Наконец повествование моё подошло к концу. Сашу несказанно воодушевила история о том, как Одиссей расправился с женихами своей супруги.
— Мужик! Во мужик! — орал он.
— А мне кажется, что это было излишним кровопролитием. Всегда ведь можно договориться.
— Что ты понимаешь! Договориться! Договориться!

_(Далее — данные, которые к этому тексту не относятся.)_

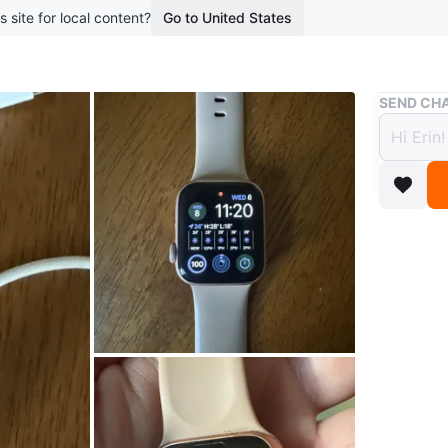
s site for local content?
Go to United States
Buy & Sell
SEND CHA
Apple
$90
boosted 7
40mm al
Rose gol
Original
Battery l
overnight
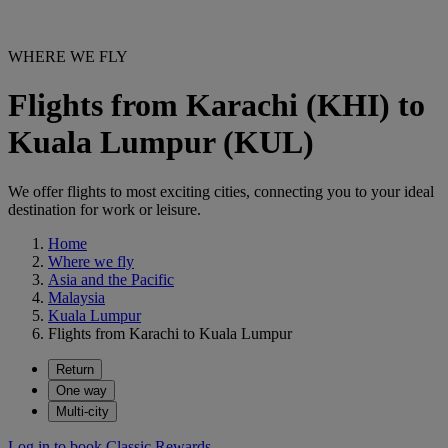
WHERE WE FLY
Flights from Karachi (KHI) to
Kuala Lumpur (KUL)
We offer flights to most exciting cities, connecting you to your ideal
destination for work or leisure.
Home
Where we fly
Asia and the Pacific
Malaysia
Kuala Lumpur
Flights from Karachi to Kuala Lumpur
Return
One way
Multi-city
Log in to book Classic Rewards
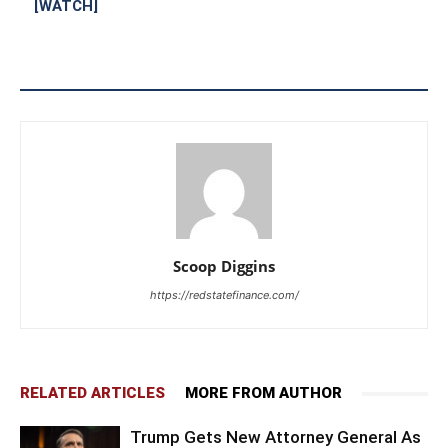
[WATCH]
Scoop Diggins
https://redstatefinance.com/
RELATED ARTICLES
MORE FROM AUTHOR
Trump Gets New Attorney General As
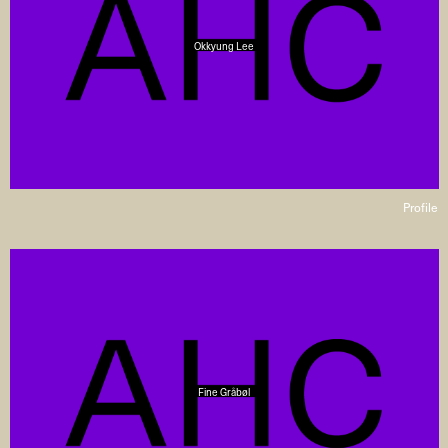
Okkyung Lee
Profile
Fine Gråbøl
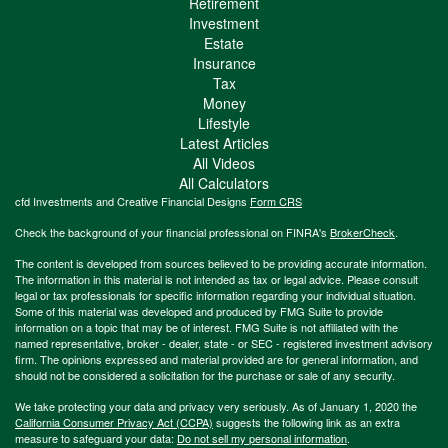
Retirement
Investment
Estate
Insurance
Tax
Money
Lifestyle
Latest Articles
All Videos
All Calculators
cfd Investments and Creative Financial Designs
Form CRS
Check the background of your financial professional on FINRA's
BrokerCheck
.
The content is developed from sources believed to be providing accurate information.
The information in this material is not intended as tax or legal advice. Please consult
legal or tax professionals for specific information regarding your individual situation.
Some of this material was developed and produced by FMG Suite to provide
information on a topic that may be of interest. FMG Suite is not affiliated with the
named representative, broker - dealer, state - or SEC - registered investment advisory
firm. The opinions expressed and material provided are for general information, and
should not be considered a solicitation for the purchase or sale of any security.
We take protecting your data and privacy very seriously. As of January 1, 2020 the
California Consumer Privacy Act (CCPA)
suggests the following link as an extra
measure to safeguard your data:
Do not sell my personal information
.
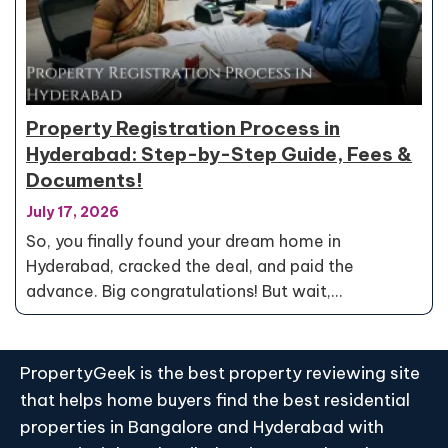
Property Registration Process in
Hyderabad: Step-by-Step Guide, Fees &
Documents!
July 17, 2026
So, you finally found your dream home in
Hyderabad, cracked the deal, and paid the
advance. Big congratulations! But wait,…
PropertyGeek is the best property reviewing site
that helps home buyers find the best residential
properties in Bangalore and Hyderabad with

Саша впал в неистовство. Тут на беду в телевизоре появился всегдашний его собеседник — как обычно, в костюме, аккуратно причёсанный.
— Вот! Такие, как он, договариваются! С Америкой договариваются, с Европой договариваются, со всякими мудаками договариваются! А кто договаривается, тот всё просирает. Вот так и мы все просрали — и Крым просрали, и Белоруссию просрали, и Грузию… всё! Так вот я, так вот братья мои всё просрали вот этим вот тварям в погонах, потому что все договаривались, договаривались. Так и вы всё просрёте, потому что тоже будете с ними без конца договариваться! А, да что я говорю… вы даже договариваться не умеете. Вы вообще ничего не умеете. Да и Одиссей твой — мудак. Такую жизнь на хуйню эту променял — жена, сын, фу бля. Лучше бы дальше странствовал этот сказочный долбоёб.

Я немного приуныла от его речи, но быстро нашлась:
— Ну, вроде как дома он недолго пробыл. У Гомера про это уже нет ничего, но вот в «Википедии» написано, что, согласно другим источникам, потом ему вновь пришлось уехать. И даже умер он где-то вдали от дома. А ещё у поэта Теннисона есть про него стихотворение, где Одиссей говорит, что это, конечно, очень скучно — торчать со стареющей женой и править всякими тупыми дебилами. И он там, в этом стихотворении, снаряжает корабль и вновь уезжает… подожди, я сейчас найду… о, вот: «Пусть мы не те богатыри, что встарь // Притягивали землю к небесам, // Мы — это мы; пусть время и судьба // Нас подточили, но закал всё тот же // И тот же в сердце мужественный пыл — // Дерзать, искать, найти и не сдаваться!»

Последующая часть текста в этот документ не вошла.